The earlier volumes contain, amongst other things, the chief, if not the only existing, record of the proceedings of the Court of Common Council and Court of Aldermen prior to the fifteenth century, when they were first entered in separate volumes, known respectively as Journals and Repertories. (Note: The Journals commence in 1416, and Repertories in 1495.) The later volumes contain much that is also entered in the Journals and Repertories, but the concluding volumes of the series are almost wholly devoted to orphanage matters.

Letter-Books A and B are chiefly concerned with recognizances of debts. The recognizances in Letter-Book A terminate in 1294, and are immediately followed by a series of deeds extending from 1281 to 1293. The remainder of the volume is occupied by miscellaneous matters and additions of a later date.

The value of these earlier records was fully realised by Andrew Horn, the well-known jurist and sometime Chamberlain of the city, and John Carpenter, the city's Town Clerk. Both Horn and Carpenter drew largely upon these volumes for their own respective compilations of City customs and ordinances, the Liber Horn and the Liber Albus, the first book of English Common Law. Later on these books of "Remembrances", as they were sometimes called, were used by the chroniclers Robert Fabyan, John Stow, and others.

== Preservation ==
The exact nature in early times of the rules for the safe-keeping and seclusion of such City records as these is unknown. However, like other volumes of the city's records, the Letter-Books have been subject to misfortune. On the flyleaf of Letter-Book E, the following statement is written in a hand of the sixteenth century: (Note: The incident is recorded in the proceedings of the Court of Aldermen. The volume had fallen into the hands of an acquaintance of Robert Broke, the Common Serjeant of London, and on 1 July 1540, he was instructed by the Court to make an offer of 20 shillings for its surrender.

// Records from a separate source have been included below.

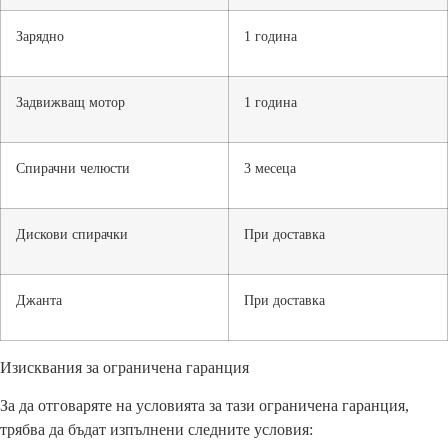
Зарядно
1 година
Задвижващ мотор
1 година
Спирачни челюсти
3 месеца
Дискови спирачки
При доставка
Джанта
При доставка
Изисквания за ограничена гаранция
За да отговаряте на условията за тази ограничена гаранция,
трябва да бъдат изпълнени следните условия:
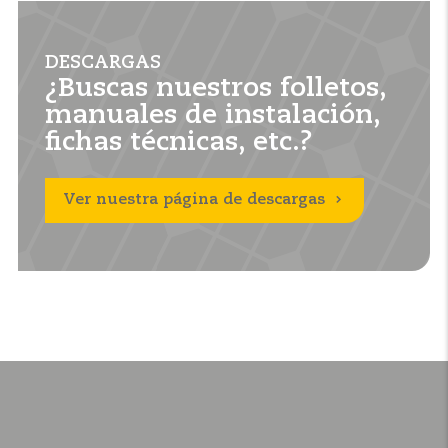
DESCARGAS
¿Buscas nuestros folletos,
manuales de instalación,
fichas técnicas, etc.?
Ver nuestra página de descargas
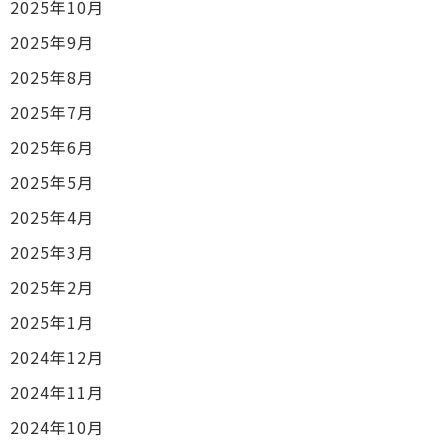
2025年10月
2025年9月
2025年8月
2025年7月
2025年6月
2025年5月
2025年4月
2025年3月
2025年2月
2025年1月
2024年12月
2024年11月
2024年10月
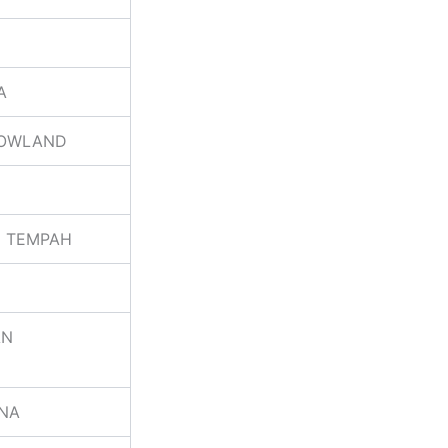
A
ROWLAND
E TEMPAH
AN
NA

Item yt ys agreyd that Mr Broke Coen' Seriaunt shall make an offree of 20s. to a gentilman of hys acqueyntaunce for a boke belongyng to thys Cytie called the boke of E whiche the seyd gentilman hath & to make report therof to thys Court &c.

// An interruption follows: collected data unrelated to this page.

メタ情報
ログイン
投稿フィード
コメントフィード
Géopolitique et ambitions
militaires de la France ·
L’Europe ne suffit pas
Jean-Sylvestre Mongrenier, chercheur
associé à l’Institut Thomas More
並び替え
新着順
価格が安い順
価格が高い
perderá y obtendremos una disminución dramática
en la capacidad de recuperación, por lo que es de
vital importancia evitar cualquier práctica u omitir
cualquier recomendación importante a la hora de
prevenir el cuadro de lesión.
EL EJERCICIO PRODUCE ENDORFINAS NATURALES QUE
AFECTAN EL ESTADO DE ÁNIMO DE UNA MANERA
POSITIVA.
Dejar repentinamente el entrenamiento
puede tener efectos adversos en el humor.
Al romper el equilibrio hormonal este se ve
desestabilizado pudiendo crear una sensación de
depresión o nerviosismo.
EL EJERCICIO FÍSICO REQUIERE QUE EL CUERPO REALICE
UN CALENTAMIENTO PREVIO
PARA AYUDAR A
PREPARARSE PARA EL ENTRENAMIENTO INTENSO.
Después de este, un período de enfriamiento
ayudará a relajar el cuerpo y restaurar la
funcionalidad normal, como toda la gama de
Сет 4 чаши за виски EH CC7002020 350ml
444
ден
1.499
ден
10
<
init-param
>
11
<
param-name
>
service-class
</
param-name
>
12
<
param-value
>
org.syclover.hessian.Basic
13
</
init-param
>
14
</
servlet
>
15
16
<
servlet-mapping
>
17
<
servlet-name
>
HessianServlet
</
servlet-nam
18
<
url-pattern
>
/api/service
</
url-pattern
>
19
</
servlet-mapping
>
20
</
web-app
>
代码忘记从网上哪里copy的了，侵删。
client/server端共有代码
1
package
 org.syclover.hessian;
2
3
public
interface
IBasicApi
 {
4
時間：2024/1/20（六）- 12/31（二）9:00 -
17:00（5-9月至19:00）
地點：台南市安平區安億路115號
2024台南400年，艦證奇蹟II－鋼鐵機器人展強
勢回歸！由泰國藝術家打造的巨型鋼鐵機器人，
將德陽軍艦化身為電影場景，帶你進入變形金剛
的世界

A week later Broke brought the book into Court, swearing that he had expended the whole of the money entrusted to him for the purpose, and had himself reaped no pecuniary benefit out of the transaction.

Item Mr Broke Coen' Seriaunt brought in the boke of E belongyng to thys Cytye whyche boke had been longe myssyng. And reported to thys Court upon his honestye that yt cost hym no less then 20s. whiche he before receyvyd of Mr Chamberleyn for the redempcon' therof.
)

Memorand' that this Boke of E was lost & was lackyng of a long seasoun unt [sic] the viijth day of July in the xxxijth yere of the reign of Kyng Henry the viijth that Robert Broke coen' seriaunte espied out the seid Boke and caused it to be redemyd unto the Chambre of London &c. die et anno predictis.

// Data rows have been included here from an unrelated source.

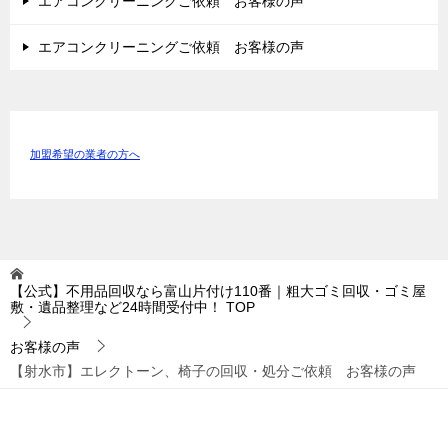
エアコンクリーニングご依頼 お客様の声
エアコンクリーニングご依頼 お客様の声
加盟希望の業者の方へ
【公式】不用品回収なら富山片付け110番｜粗大ゴミ回収・ゴミ屋
敷・遺品整理など24時間受付中！
TOP
お客様の声
【射水市】エレクトーン、椅子の回収・処分ご依頼 お客様の声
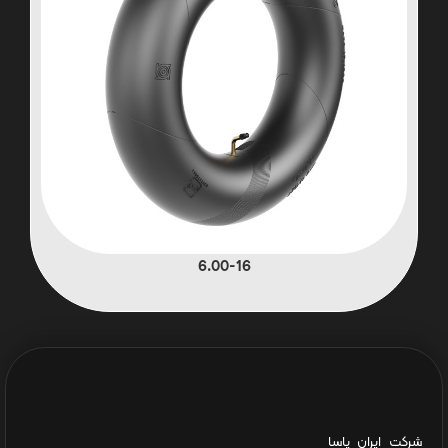
6.00-16
شرکت ایران یاسا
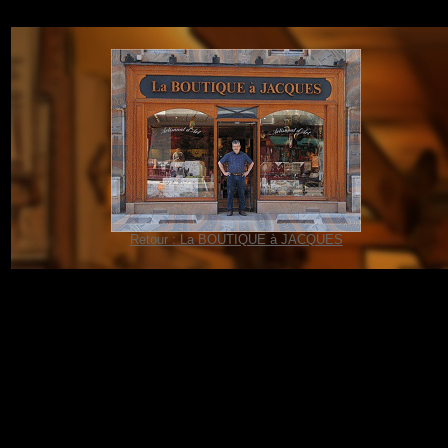
Retour : La BOUTIQUE à JACQUES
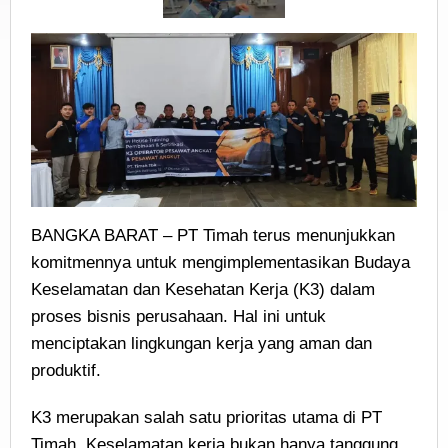
BANGKA BARAT – PT Timah terus menunjukkan
komitmennya untuk mengimplementasikan Budaya
Keselamatan dan Kesehatan Kerja (K3) dalam
proses bisnis perusahaan. Hal ini untuk
menciptakan lingkungan kerja yang aman dan
produktif.
K3 merupakan salah satu prioritas utama di PT
Timah. Keselamatan kerja bukan hanya tanggung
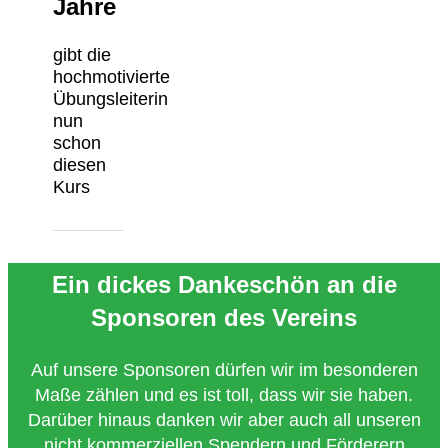
Jahre
gibt die
hochmotivierte
Übungsleiterin
nun
schon
diesen
Kurs
Ein dickes Dankeschön an die
Sponsoren des Vereins
Auf unsere Sponsoren dürfen wir im besonderen
Maße zählen und es ist toll, dass wir sie haben.
Darüber hinaus danken wir aber auch all unseren
nicht kommerziellen Spendern und Förderern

How the book went astray and what length of time it had been missing will probably never be known. However, considering that stringent regulations on the manner in which the city's records were written up and maintained by the four clerks or attorneys of the Mayor's Court were not set until 1537, that such a transient loss occurred is not surprising. (Note: Numerous similar instances have been recorded. For example, upon the death of Robert Fabyan, Walter Smith, who had married Fabyan's widow, returned to the Court of Aldermen a valuable City manuscript known as the Chronicles of France, which had long been in the deceased's keeping.)

The contents of the Letter-Books were republished by the Corporation of London between 1899 and 1912 as the Calendar of letter-books of the city of London.